Intéressante par son côté inédit, cette technologie a cependant une visée bien précise; la souplesse du moteur. Les motorisations dotées de turbocompresseurs doivent souvent composer avec un délai de réponse plus ou moins important, une conséquence de l’inertie de leurs turbines. Le compresseur électrique n’est pas tributaire des gaz d’échappement, ce qui lui permet d’intervenir à plus bas régime, question de stabiliser la pression d’air acheminée aux cylindres. De plus, il ne freine pas le flux d’air d’échappement, ce qui augmente l’efficacité générale du moteur.
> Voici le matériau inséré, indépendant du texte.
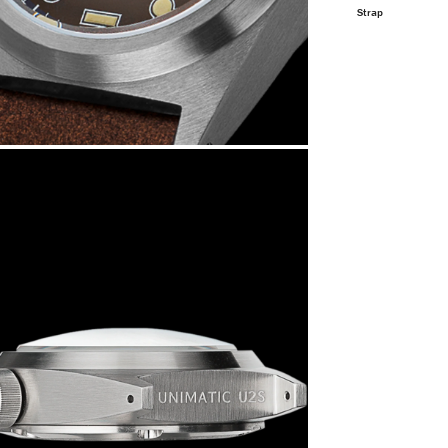
Strap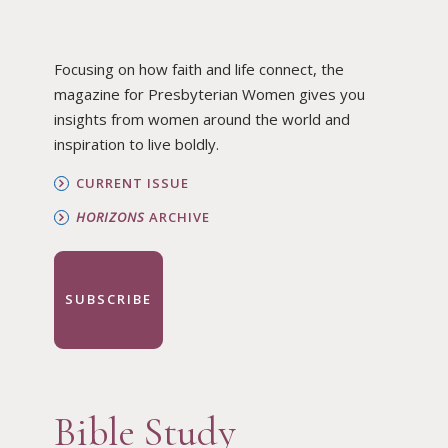
Focusing on how faith and life connect, the
magazine for Presbyterian Women gives you
insights from women around the world and
inspiration to live boldly.
CURRENT ISSUE
HORIZONS
ARCHIVE
SUBSCRIBE
Bible Study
Présentement à l’essai sur un V6 diesel biturbo, il est placé après le turbo conventionnel dans le circuit et n’entre en action qu’à bas régime. Il s’alimente en électricité grâce à un système de régénération de la batterie.

Audi n’a pas communiqué les détails concernant sa mise en marché, mais il ne serait pas étonnant de le retrouver dans quelques moteurs de prochaine génération.